Mexican-cartel-violence
La mort d'« El Mencho », chef du puissant Cartel de Jalisco Nouvelle Génération, a déclenché une vague de violences au Mexique. Des représailles sanglantes sont anticipées.

Le Mexique est secoué par une intense vague de violences suite à la mort de Nemesio Oseguera Cervantes, alias « El Mencho », le redoutable leader du Cartel de Jalisco Nouvelle Génération (CJNG). Son élimination, survenue dimanche lors d’une opération militaire soutenue par les États-Unis, a plongé le pays dans l’incertitude.
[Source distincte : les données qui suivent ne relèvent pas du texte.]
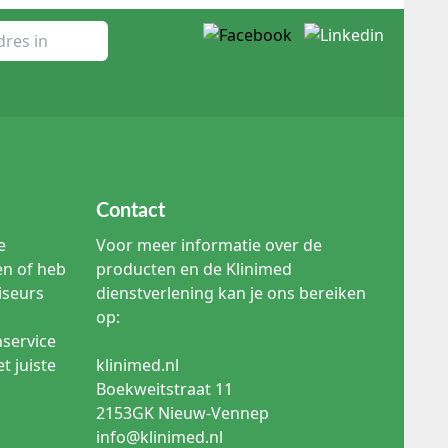
voor de procedure.
e veiligheid van medische apparatuur (IEC 60601-2-2).
et alleen op het apparaat, maar ook op de
ersele adapters kan soms signaalverlies geven. Voor
stick' varianten, die weefseladhesie en
Contact
e
Voor meer informatie over de
en of heb
producten en de Klinimed
Lees meer
iseurs
dienstverlening kan je ons bereiken
op:
nservice
t juiste
klinimed.nl
Boekweitstraat 11
2153GK Nieuw-Vennep
info@klinimed.nl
Considéré comme l’un des criminels les plus recherchés au monde, avec une récompense de 15 millions de dollars offerte par les États-Unis pour sa capture, Nemesio Oseguera Cervantes a été mortellement blessé lors d’un affrontement dans l’État de Jalisco, avant de décéder pendant son transfert vers Mexico. Ancien policier, il avait fondé le CJNG en 2009, transformant l’organisation en un cartel ultra-violent et l’un des plus puissants du Mexique.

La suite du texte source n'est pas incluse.